--- Instructions to follow ---
Every line from the one with "市面上有很多 AI 社群媒體行銷工具，" to the end of the data needs to be copied exactly, and no line before it.
==== Data provided
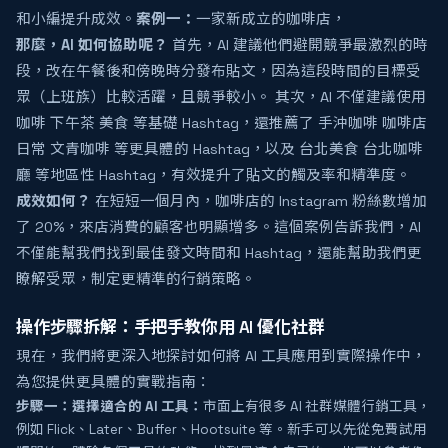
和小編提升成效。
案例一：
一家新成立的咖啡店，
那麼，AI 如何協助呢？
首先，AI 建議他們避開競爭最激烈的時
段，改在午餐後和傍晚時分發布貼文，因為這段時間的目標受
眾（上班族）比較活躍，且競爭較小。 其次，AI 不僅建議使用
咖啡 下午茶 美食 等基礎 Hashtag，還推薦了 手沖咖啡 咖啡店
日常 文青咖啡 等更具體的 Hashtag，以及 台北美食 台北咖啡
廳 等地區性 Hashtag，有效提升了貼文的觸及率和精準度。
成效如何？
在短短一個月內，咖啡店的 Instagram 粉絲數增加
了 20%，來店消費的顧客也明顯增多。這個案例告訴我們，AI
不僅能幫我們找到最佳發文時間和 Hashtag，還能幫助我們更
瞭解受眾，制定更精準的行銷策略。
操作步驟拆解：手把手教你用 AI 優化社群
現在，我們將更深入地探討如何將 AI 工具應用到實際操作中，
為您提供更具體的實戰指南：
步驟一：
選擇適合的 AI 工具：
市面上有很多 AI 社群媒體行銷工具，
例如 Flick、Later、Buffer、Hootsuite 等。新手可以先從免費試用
========
--- Completed task ---
市面上有很多 AI 社群媒體行銷工具，
例如 Flick、Later、Buffer、Hootsuite 等。新手可以先從免費試用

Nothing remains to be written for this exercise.